Segment Start: DATA EXTRACTS
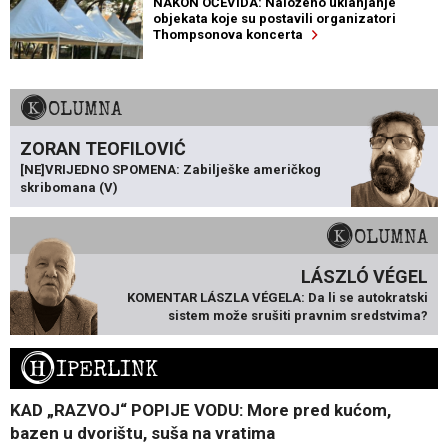
NAKON OČEVIDA: Naloženo uklanjanje
objekata koje su postavili organizatori
Thompsonova koncerta
KOLUMNA
ZORAN TEOFILOVIĆ
[NE]VRIJEDNO SPOMENA: Zabilješke američkog
skribomana (V)
KOLUMNA
LÁSZLÓ VÉGEL
KOMENTAR LÁSZLA VÉGELA: Da li se autokratski
sistem može srušiti pravnim sredstvima?
H
IPERLINK
KAD „RAZVOJ“ POPIJE VODU: More pred kućom,
bazen u dvorištu, suša na vratima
Segment End: DATA EXTRACTS
> **PROBLEM TO WORK ON**: Restate each line from the start of the listing through the line bearing "KOMENTAR LÁSZLA VÉGELA: Da li se autokratski" word for word. Drop the pictures.

> **SOLUTION TO THIS PROBLEM**:
NAKON OČEVIDA: Naloženo uklanjanje
objekata koje su postavili organizatori
Thompsonova koncerta
KOLUMNA
ZORAN TEOFILOVIĆ
[NE]VRIJEDNO SPOMENA: Zabilješke američkog
skribomana (V)
KOLUMNA
LÁSZLÓ VÉGEL
KOMENTAR LÁSZLA VÉGELA: Da li se autokratski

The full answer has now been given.